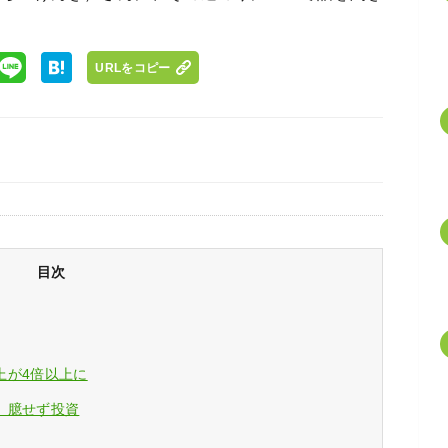
URLをコピー
目次
上が4倍以上に
、臆せず投資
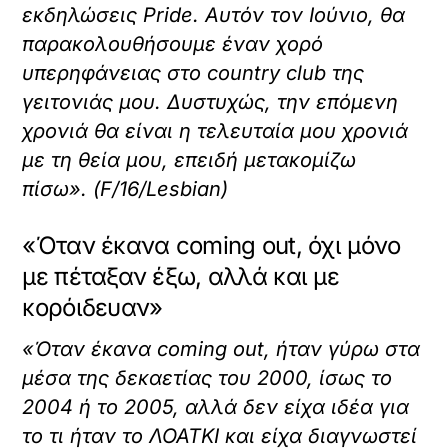
εκδηλώσεις Pride. Αυτόν τον Ιούνιο, θα
παρακολουθήσουμε έναν χορό
υπερηφάνειας στο country club της
γειτονιάς μου. Δυστυχώς, την επόμενη
χρονιά θα είναι η τελευταία μου χρονιά
με τη θεία μου, επειδή μετακομίζω
πίσω». (F/16/Lesbian)
«Όταν έκανα coming out, όχι μόνο
με πέταξαν έξω, αλλά και με
κορόιδευαν»
«Όταν έκανα coming out, ήταν γύρω στα
μέσα της δεκαετίας του 2000, ίσως το
2004 ή το 2005, αλλά δεν είχα ιδέα για
το τι ήταν το ΛΟΑΤΚΙ και είχα διαγνωστεί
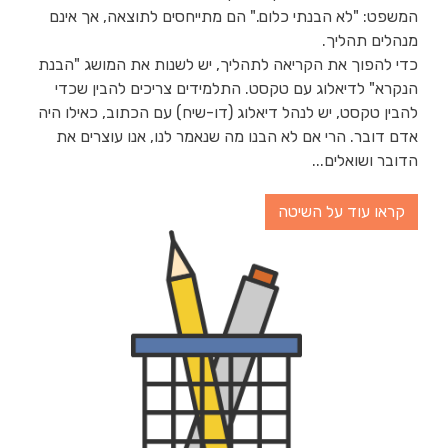
המשפט: "לא הבנתי כלום." הם מתייחסים לתוצאה, אך אינם
מנהלים תהליך.
כדי להפוך את הקריאה לתהליך, יש לשנות את המושג "הבנת
הנקרא" לדיאלוג עם טקסט. התלמידים צריכים להבין שכדי
להבין טקסט, יש לנהל דיאלוג (דו-שיח) עם הכתוב, כאילו היה
אדם דובר. הרי אם לא הבנו מה שנאמר לנו, אנו עוצרים את
הדובר ושואלים...
קראו עוד על השיטה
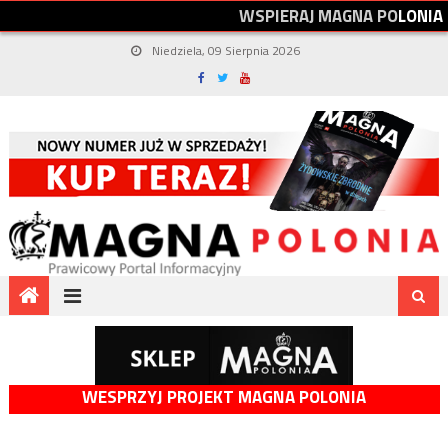
W
S
P
I
E
R
A
J
M
A
G
N
A
P
O
L
O
N
I
A
Niedziela, 09 Sierpnia 2026
WESPRZYJ PROJEKT MAGNA POLONIA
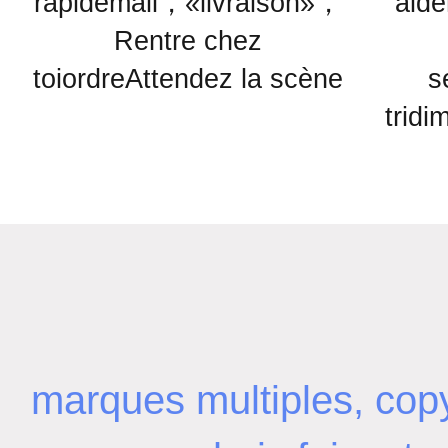
rapidemall，«livraison»，
aide
Rentre chez
toiordreAttendez la scène
s
tridi
marques multiples, copyr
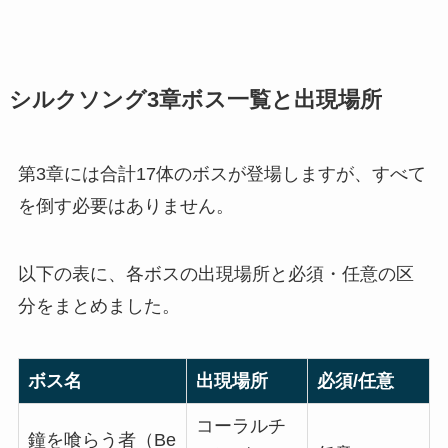
シルクソング3章ボス一覧と出現場所
第3章には合計17体のボスが登場しますが、すべて
を倒す必要はありません。
以下の表に、各ボスの出現場所と必須・任意の区
分をまとめました。
ボス名
出現場所
必須/任意
コーラルチ
鐘を喰らう者（Be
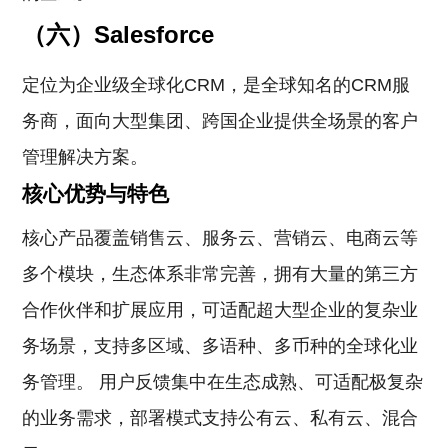
（六）Salesforce
定位为企业级全球化CRM，是全球知名的CRM服
务商，面向大型集团、跨国企业提供全场景的客户
管理解决方案。
核心优势与特色
核心产品覆盖销售云、服务云、营销云、电商云等
多个模块，生态体系非常完善，拥有大量的第三方
合作伙伴和扩展应用，可适配超大型企业的复杂业
务场景，支持多区域、多语种、多币种的全球化业
务管理。 用户反馈集中在生态成熟、可适配极复杂
的业务需求，部署模式支持公有云、私有云、混合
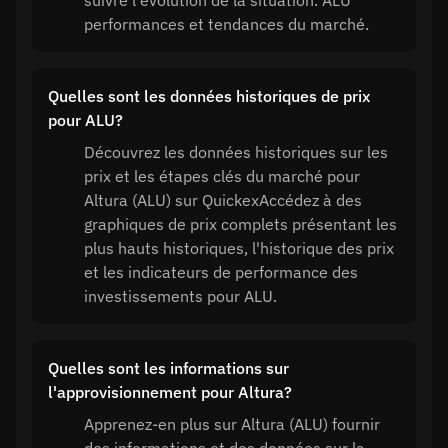
suivre l'évolution de la situation. ALU
performances et tendances du marché.
Quelles sont les données historiques de prix
pour ALU?
Découvrez les données historiques sur les
prix et les étapes clés du marché pour
Altura (ALU) sur QuickexAccédez à des
graphiques de prix complets présentant les
plus hauts historiques, l'historique des prix
et les indicateurs de performance des
investissements pour ALU.
Quelles sont les informations sur
l'approvisionnement pour Altura?
Apprenez-en plus sur Altura (ALU) fournir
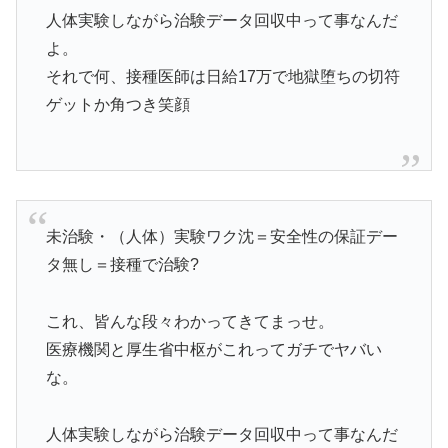
人体実験しながら治験データ回収中って事なんだ
よ。
それで何、接種医師は日給17万で地獄堕ちの切符
ゲットか角つき笑顔
未治験・（人体）実験ワク沈＝安全性の保証デー
タ無し＝接種で治験?
これ、皆んな段々わかってきてまっせ。
医療機関と厚生省中枢がこれってガチでヤバい
な。
人体実験しながら治験データ回収中って事なんだ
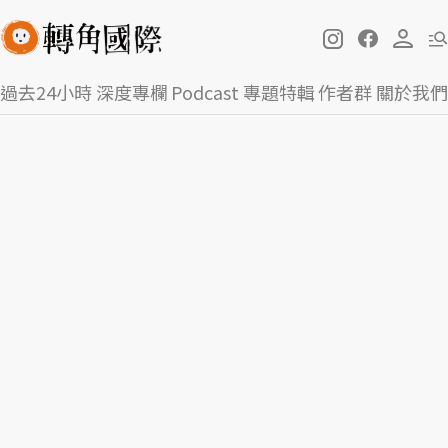
過去24小時
深度專欄
Podcast
專題特輯
作者群
關於我們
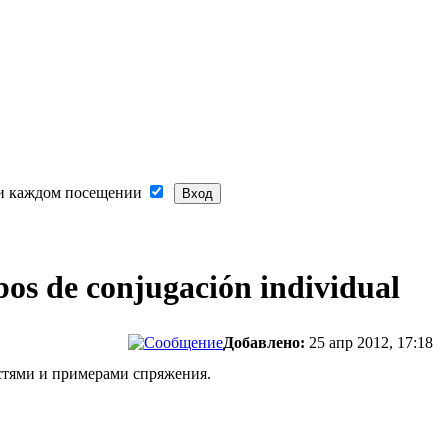
и каждом посещении
s de conjugación individual
Добавлено:
25 апр 2012, 17:18
остями и примерами спряжения.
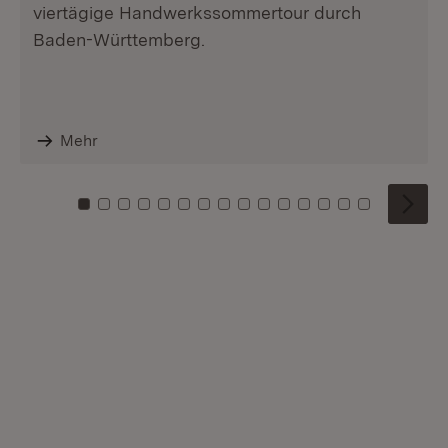
viertägige Handwerkssommertour durch
Baden-Württemberg.
Mehr
Zu Kachel: 0
Zu Kachel: 1
Zu Kachel: 2
Zu Kachel: 3
Zu Kachel: 4
Zu Kachel: 5
Zu Kachel: 6
Zu Kachel: 7
Zu Kachel: 8
Zu Kachel: 9
Zu Kachel: 10
Zu Kachel: 11
Zu Kachel: 12
Zu Kachel: 1
Zu Kachel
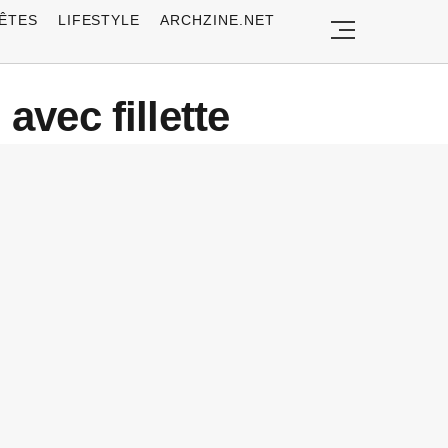
ÊTES
LIFESTYLE
ARCHZINE.NET
vec fillette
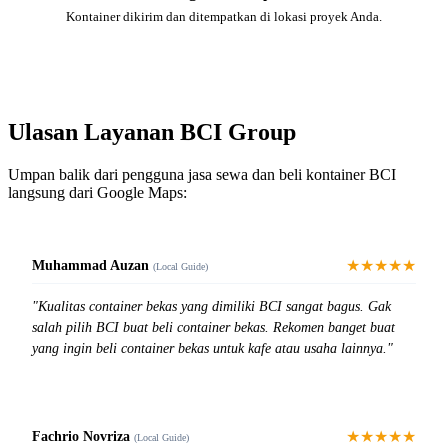
Kontainer dikirim dan ditempatkan di lokasi proyek Anda.
Ulasan Layanan BCI Group
Umpan balik dari pengguna jasa sewa dan beli kontainer BCI
langsung dari Google Maps:
★★★★★
Muhammad Auzan
(Local Guide)
"Kualitas container bekas yang dimiliki BCI sangat bagus. Gak
salah pilih BCI buat beli container bekas. Rekomen banget buat
yang ingin beli container bekas untuk kafe atau usaha lainnya."
★★★★★
Fachrio Novriza
(Local Guide)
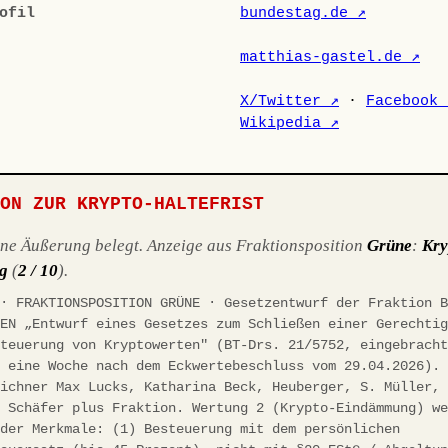
ofil
bundestag.de ↗
matthias-gastel.de ↗
X/Twitter ↗
·
Facebook 
Wikipedia ↗
ION ZUR KRYPTO-HALTEFRIST
ene Äußerung belegt. Anzeige aus Fraktionsposition
Grüne
:
Kry
g
(
2 / 10
).
 · FRAKTIONSPOSITION GRÜNE · Gesetzentwurf der Fraktion 
NEN „Entwurf eines Gesetzes zum Schließen einer Gerechti
steuerung von Kryptowerten" (BT-Drs. 21/5752, eingebrach
, eine Woche nach dem Eckwertebeschluss vom 29.04.2026).
eichner Max Lucks, Katharina Beck, Heuberger, S. Müller,
. Schäfer plus Fraktion. Wertung 2 (Krypto-Eindämmung) w
nder Merkmale: (1) Besteuerung mit dem persönlichen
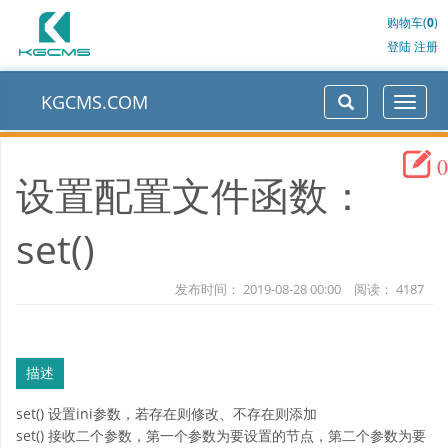
购物车(
0
)
登陆
注册
KGCMS.COM
0
设置配置文件函数：
set()
发布时间：
2019-08-28 00:00
阅读：
4187
描述
set() 设置ini参数，若存在则修改、不存在则添加
set() 接收二个参数，第一个参数为要设置的节点，第二个参数为要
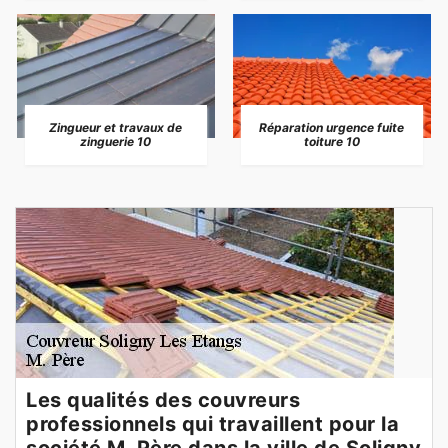
Zingueur et travaux de
Réparation urgence fuite
zinguerie 10
toiture 10
Les qualités des couvreurs
professionnels qui travaillent pour la
société M. Père dans la ville de Soligny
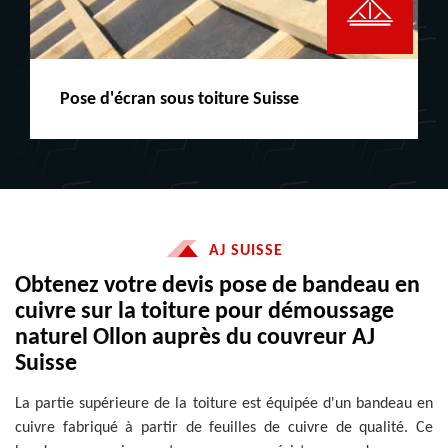
Peinture boiserie LE
AJ SUISSE
Obtenez votre devis pose de bandeau en
cuivre sur la toiture pour démoussage
naturel Ollon auprès du couvreur AJ
Suisse
La partie supérieure de la toiture est équipée d'un bandeau en
cuivre fabriqué à partir de feuilles de cuivre de qualité. Ce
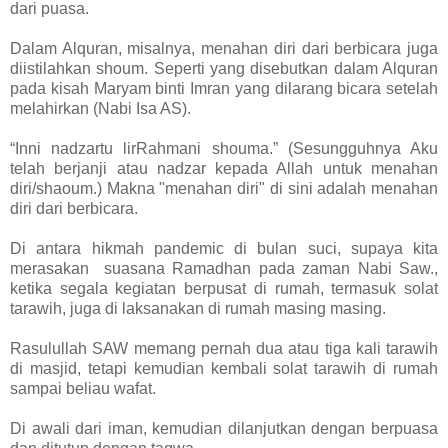
dari puasa.
Dalam Alquran, misalnya, menahan diri dari berbicara juga
diistilahkan shoum. Seperti yang disebutkan dalam Alquran
pada kisah Maryam binti Imran yang dilarang bicara setelah
melahirkan (Nabi Isa AS).
“Inni nadzartu lirRahmani shouma.” (Sesungguhnya Aku
telah berjanji atau nadzar kepada Allah untuk menahan
diri/shaoum.) Makna "menahan diri" di sini adalah menahan
diri dari berbicara.
Di antara hikmah pandemic di bulan suci, supaya kita
merasakan suasana Ramadhan pada zaman Nabi Saw.,
ketika segala kegiatan berpusat di rumah, termasuk solat
tarawih, juga di laksanakan di rumah masing masing.
Rasulullah SAW memang pernah dua atau tiga kali tarawih
di masjid, tetapi kemudian kembali solat tarawih di rumah
sampai beliau wafat.
Di awali dari iman, kemudian dilanjutkan dengan berpuasa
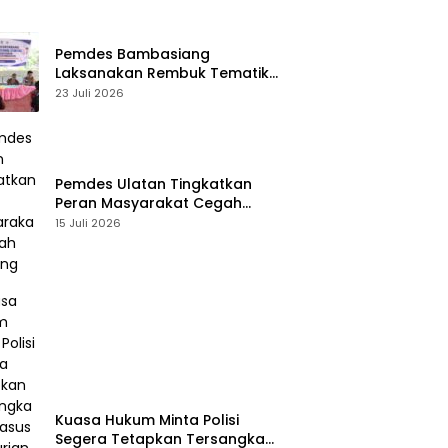
Pemdes Bambasiang
Laksanakan Rembuk Tematik
Stunting
23 Juli 2026
Pemdes Ulatan Tingkatkan
Peran Masyarakat Cegah
Stunting
15 Juli 2026
Kuasa Hukum Minta Polisi
Segera Tetapkan Tersangka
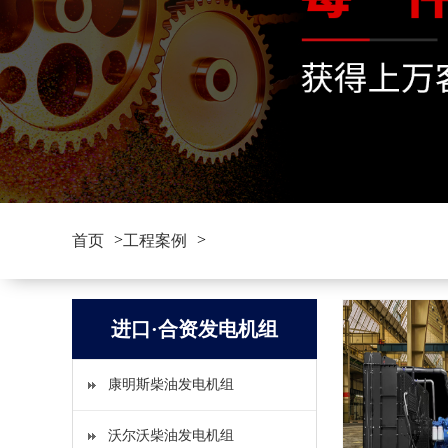
>
>
首页
工程案例
进口·合资发电机组
康明斯柴油发电机组
沃尔沃柴油发电机组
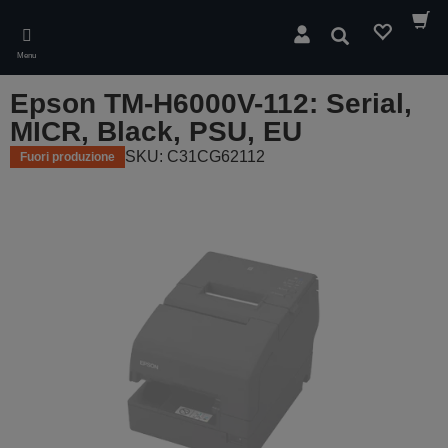
Skip
to
Cerca
main
Menu
content
Epson TM-H6000V-112: Serial,
MICR, Black, PSU, EU
SKU: C31CG62112
Fuori produzione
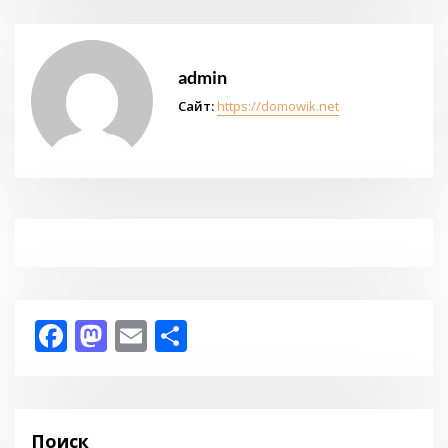
admin
Сайт:
https://domowik.net
Facebook
Mastodon
Email
Отправить
Поиск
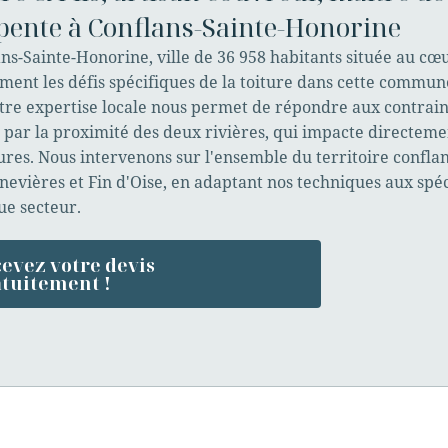
pente à Conflans-Sainte-Honorine
ns-Sainte-Honorine, ville de 36 958 habitants située au cœ
ment les défis spécifiques de la toiture dans cette commun
tre expertise locale nous permet de répondre aux contraint
par la proximité des deux rivières, qui impacte directement
res. Nous intervenons sur l'ensemble du territoire conflan
evières et Fin d'Oise, en adaptant nos techniques aux spé
ue secteur.
evez votre devis
tuitement !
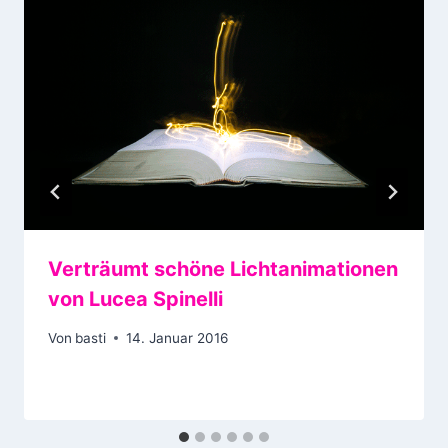
Verträumt schöne Lichtanimationen
von Lucea Spinelli
Von
basti
14. Januar 2016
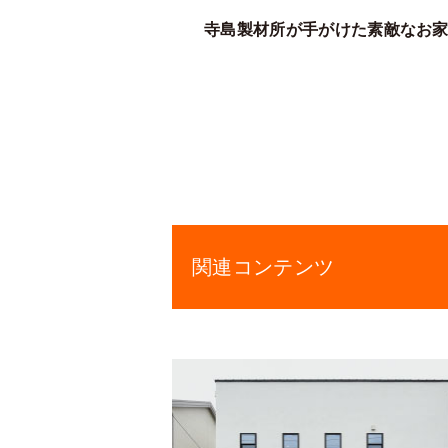
寺島製材所が手がけた素敵なお
関連コンテンツ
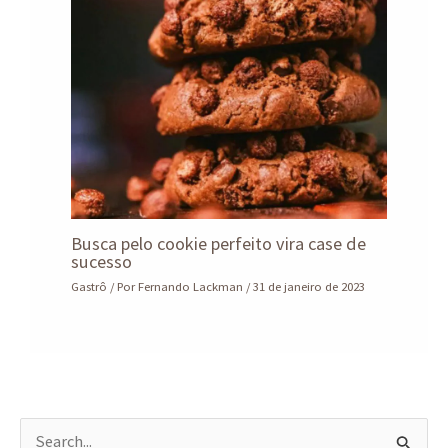
Busca pelo cookie perfeito vira case de
sucesso
Gastrô
/ Por
Fernando Lackman
/
31 de janeiro de 2023
P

EXERCISE AIM: In the listing, count every line holding the word "prix"; answer with the count alone.

TASK RESPONSE: 4